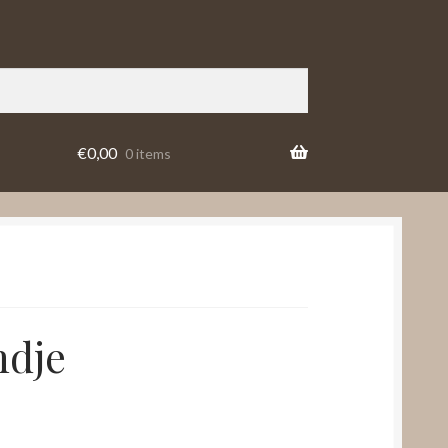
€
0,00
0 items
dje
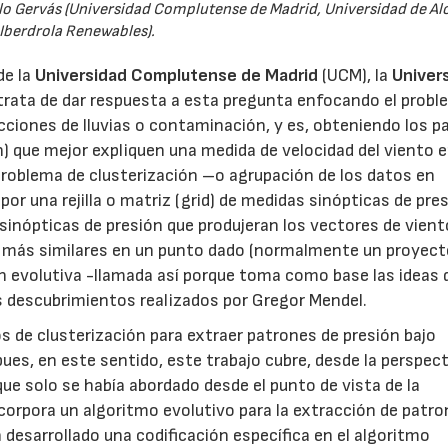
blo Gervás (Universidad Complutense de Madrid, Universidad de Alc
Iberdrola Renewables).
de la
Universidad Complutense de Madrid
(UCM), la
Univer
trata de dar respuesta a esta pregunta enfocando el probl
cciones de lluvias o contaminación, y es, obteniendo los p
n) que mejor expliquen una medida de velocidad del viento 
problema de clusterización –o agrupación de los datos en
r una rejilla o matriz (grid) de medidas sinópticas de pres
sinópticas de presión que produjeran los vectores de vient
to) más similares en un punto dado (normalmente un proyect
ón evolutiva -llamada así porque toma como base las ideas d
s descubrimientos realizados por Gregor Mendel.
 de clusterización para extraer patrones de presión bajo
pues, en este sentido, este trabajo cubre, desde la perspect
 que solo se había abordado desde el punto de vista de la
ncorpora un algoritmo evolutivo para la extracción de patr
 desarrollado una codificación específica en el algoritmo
============
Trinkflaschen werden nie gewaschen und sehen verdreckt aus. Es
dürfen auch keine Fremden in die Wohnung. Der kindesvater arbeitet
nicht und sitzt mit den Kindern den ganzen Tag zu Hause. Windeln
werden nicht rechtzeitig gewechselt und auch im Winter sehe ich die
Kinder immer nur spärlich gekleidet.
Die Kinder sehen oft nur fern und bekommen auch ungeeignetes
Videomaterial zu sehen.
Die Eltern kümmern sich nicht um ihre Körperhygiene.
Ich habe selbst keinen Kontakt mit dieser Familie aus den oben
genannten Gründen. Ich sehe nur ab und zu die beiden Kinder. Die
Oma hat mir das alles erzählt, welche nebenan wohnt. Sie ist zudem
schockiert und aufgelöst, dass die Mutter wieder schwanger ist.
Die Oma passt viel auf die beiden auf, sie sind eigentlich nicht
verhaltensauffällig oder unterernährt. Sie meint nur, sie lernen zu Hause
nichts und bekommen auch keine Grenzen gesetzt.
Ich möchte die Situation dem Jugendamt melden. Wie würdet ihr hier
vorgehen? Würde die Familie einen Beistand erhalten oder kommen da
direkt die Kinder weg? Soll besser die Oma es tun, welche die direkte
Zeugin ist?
============
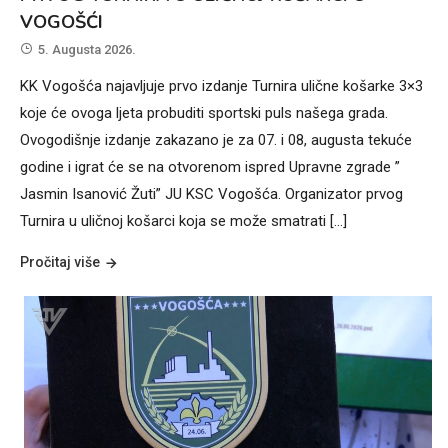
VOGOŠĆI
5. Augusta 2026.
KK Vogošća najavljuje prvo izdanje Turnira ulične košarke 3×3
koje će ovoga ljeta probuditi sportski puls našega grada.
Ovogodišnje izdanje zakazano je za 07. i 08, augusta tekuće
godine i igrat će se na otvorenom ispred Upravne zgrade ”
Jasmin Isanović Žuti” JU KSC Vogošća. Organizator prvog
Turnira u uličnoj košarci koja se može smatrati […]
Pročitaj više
============
## [WORK ITEM]
Using the records given above, list every line that includes the word "auch".

## [ANSWER SECTION]
dürfen auch keine Fremden in die Wohnung. Der kindesvater arbeitet
werden nicht rechtzeitig gewechselt und auch im Winter sehe ich die
Die Kinder sehen oft nur fern und bekommen auch ungeeignetes
nichts und bekommen auch keine Grenzen gesetzt.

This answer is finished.